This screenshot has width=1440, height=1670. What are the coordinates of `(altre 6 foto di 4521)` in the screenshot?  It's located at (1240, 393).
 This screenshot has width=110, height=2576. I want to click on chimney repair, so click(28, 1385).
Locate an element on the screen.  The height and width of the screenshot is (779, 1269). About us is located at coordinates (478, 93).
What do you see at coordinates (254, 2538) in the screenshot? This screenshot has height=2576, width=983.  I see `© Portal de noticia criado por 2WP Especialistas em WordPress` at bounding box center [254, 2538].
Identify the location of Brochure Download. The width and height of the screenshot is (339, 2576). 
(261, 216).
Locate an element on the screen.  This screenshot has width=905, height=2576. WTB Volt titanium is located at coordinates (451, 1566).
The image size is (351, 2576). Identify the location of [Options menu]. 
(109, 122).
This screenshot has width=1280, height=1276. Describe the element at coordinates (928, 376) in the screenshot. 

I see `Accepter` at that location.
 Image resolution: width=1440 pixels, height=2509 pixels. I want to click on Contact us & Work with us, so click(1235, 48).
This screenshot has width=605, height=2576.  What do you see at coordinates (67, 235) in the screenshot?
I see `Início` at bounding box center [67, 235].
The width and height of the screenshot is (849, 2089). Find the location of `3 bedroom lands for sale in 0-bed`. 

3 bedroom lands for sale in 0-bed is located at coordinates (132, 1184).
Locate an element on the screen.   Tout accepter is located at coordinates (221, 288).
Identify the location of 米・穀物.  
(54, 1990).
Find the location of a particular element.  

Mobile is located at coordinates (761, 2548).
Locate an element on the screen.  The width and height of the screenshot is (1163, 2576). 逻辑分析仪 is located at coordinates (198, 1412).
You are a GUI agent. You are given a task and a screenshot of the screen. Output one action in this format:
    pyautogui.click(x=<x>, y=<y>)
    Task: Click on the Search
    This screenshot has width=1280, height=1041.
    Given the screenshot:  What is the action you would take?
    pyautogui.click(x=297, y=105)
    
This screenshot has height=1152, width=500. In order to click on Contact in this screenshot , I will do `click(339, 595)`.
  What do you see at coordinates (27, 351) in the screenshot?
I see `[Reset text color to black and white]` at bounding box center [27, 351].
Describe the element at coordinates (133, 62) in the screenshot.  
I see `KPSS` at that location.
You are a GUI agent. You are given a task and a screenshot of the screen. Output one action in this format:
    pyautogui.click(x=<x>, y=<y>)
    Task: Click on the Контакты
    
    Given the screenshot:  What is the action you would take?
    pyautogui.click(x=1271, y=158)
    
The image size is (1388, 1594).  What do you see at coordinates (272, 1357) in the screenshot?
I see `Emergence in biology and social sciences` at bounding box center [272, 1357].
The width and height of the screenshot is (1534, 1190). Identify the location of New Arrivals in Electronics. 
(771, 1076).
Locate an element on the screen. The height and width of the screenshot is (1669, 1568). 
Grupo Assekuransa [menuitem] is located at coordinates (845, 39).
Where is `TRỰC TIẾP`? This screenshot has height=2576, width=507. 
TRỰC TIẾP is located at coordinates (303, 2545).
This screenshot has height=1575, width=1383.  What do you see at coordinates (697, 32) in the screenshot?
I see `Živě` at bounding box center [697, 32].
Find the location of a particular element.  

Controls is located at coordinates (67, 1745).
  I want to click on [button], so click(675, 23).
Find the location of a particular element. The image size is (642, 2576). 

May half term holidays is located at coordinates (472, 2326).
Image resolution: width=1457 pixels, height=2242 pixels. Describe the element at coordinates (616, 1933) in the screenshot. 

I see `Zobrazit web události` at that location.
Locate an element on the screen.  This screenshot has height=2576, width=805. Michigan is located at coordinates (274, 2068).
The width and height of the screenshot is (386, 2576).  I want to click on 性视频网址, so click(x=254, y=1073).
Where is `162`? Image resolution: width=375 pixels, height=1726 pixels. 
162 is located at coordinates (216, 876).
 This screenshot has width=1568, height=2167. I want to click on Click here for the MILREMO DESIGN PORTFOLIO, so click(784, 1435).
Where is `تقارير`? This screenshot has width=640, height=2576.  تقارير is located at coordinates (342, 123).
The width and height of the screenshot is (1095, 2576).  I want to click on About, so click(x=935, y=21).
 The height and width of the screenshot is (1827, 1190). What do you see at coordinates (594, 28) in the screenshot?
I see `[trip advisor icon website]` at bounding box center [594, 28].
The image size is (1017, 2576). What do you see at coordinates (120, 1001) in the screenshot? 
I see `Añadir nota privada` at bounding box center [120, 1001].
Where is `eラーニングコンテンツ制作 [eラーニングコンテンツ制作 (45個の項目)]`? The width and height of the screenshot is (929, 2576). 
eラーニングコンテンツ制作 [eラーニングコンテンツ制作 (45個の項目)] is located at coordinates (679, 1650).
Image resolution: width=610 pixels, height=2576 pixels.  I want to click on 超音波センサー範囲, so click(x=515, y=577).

....................

[ASSIGNMENT]:
Quote each line above in full, word for word.

[RESPONSE BOX]:
This screenshot has width=1440, height=1670. What are the coordinates of `(altre 6 foto di 4521)` in the screenshot?  It's located at (1240, 393).
 This screenshot has width=110, height=2576. I want to click on chimney repair, so click(28, 1385).
Locate an element on the screen.  The height and width of the screenshot is (779, 1269). About us is located at coordinates (478, 93).
What do you see at coordinates (254, 2538) in the screenshot? This screenshot has height=2576, width=983.  I see `© Portal de noticia criado por 2WP Especialistas em WordPress` at bounding box center [254, 2538].
Identify the location of Brochure Download. The width and height of the screenshot is (339, 2576). 
(261, 216).
Locate an element on the screen.  This screenshot has width=905, height=2576. WTB Volt titanium is located at coordinates (451, 1566).
The image size is (351, 2576). Identify the location of [Options menu]. 
(109, 122).
This screenshot has width=1280, height=1276. Describe the element at coordinates (928, 376) in the screenshot. 

I see `Accepter` at that location.
 Image resolution: width=1440 pixels, height=2509 pixels. I want to click on Contact us & Work with us, so click(1235, 48).
This screenshot has width=605, height=2576.  What do you see at coordinates (67, 235) in the screenshot?
I see `Início` at bounding box center [67, 235].
The width and height of the screenshot is (849, 2089). Find the location of `3 bedroom lands for sale in 0-bed`. 

3 bedroom lands for sale in 0-bed is located at coordinates (132, 1184).
Locate an element on the screen.   Tout accepter is located at coordinates (221, 288).
Identify the location of 米・穀物.  
(54, 1990).
Find the location of a particular element.  

Mobile is located at coordinates (761, 2548).
Locate an element on the screen.  The width and height of the screenshot is (1163, 2576). 逻辑分析仪 is located at coordinates (198, 1412).
You are a GUI agent. You are given a task and a screenshot of the screen. Output one action in this format:
    pyautogui.click(x=<x>, y=<y>)
    Task: Click on the Search
    This screenshot has width=1280, height=1041.
    Given the screenshot:  What is the action you would take?
    pyautogui.click(x=297, y=105)
    
This screenshot has height=1152, width=500. In order to click on Contact in this screenshot , I will do `click(339, 595)`.
  What do you see at coordinates (27, 351) in the screenshot?
I see `[Reset text color to black and white]` at bounding box center [27, 351].
Describe the element at coordinates (133, 62) in the screenshot.  
I see `KPSS` at that location.
You are a GUI agent. You are given a task and a screenshot of the screen. Output one action in this format:
    pyautogui.click(x=<x>, y=<y>)
    Task: Click on the Контакты
    
    Given the screenshot:  What is the action you would take?
    pyautogui.click(x=1271, y=158)
    
The image size is (1388, 1594).  What do you see at coordinates (272, 1357) in the screenshot?
I see `Emergence in biology and social sciences` at bounding box center [272, 1357].
The width and height of the screenshot is (1534, 1190). Identify the location of New Arrivals in Electronics. 
(771, 1076).
Locate an element on the screen. The height and width of the screenshot is (1669, 1568). 
Grupo Assekuransa [menuitem] is located at coordinates (845, 39).
Where is `TRỰC TIẾP`? This screenshot has height=2576, width=507. 
TRỰC TIẾP is located at coordinates (303, 2545).
This screenshot has height=1575, width=1383.  What do you see at coordinates (697, 32) in the screenshot?
I see `Živě` at bounding box center [697, 32].
Find the location of a particular element.  

Controls is located at coordinates (67, 1745).
  I want to click on [button], so click(675, 23).
Find the location of a particular element. The image size is (642, 2576). 

May half term holidays is located at coordinates (472, 2326).
Image resolution: width=1457 pixels, height=2242 pixels. Describe the element at coordinates (616, 1933) in the screenshot. 

I see `Zobrazit web události` at that location.
Locate an element on the screen.  This screenshot has height=2576, width=805. Michigan is located at coordinates (274, 2068).
The width and height of the screenshot is (386, 2576).  I want to click on 性视频网址, so click(x=254, y=1073).
Where is `162`? Image resolution: width=375 pixels, height=1726 pixels. 
162 is located at coordinates (216, 876).
 This screenshot has width=1568, height=2167. I want to click on Click here for the MILREMO DESIGN PORTFOLIO, so click(784, 1435).
Where is `تقارير`? This screenshot has width=640, height=2576.  تقارير is located at coordinates (342, 123).
The width and height of the screenshot is (1095, 2576).  I want to click on About, so click(x=935, y=21).
 The height and width of the screenshot is (1827, 1190). What do you see at coordinates (594, 28) in the screenshot?
I see `[trip advisor icon website]` at bounding box center [594, 28].
The image size is (1017, 2576). What do you see at coordinates (120, 1001) in the screenshot? 
I see `Añadir nota privada` at bounding box center [120, 1001].
Where is `eラーニングコンテンツ制作 [eラーニングコンテンツ制作 (45個の項目)]`? The width and height of the screenshot is (929, 2576). 
eラーニングコンテンツ制作 [eラーニングコンテンツ制作 (45個の項目)] is located at coordinates (679, 1650).
Image resolution: width=610 pixels, height=2576 pixels.  I want to click on 超音波センサー範囲, so click(x=515, y=577).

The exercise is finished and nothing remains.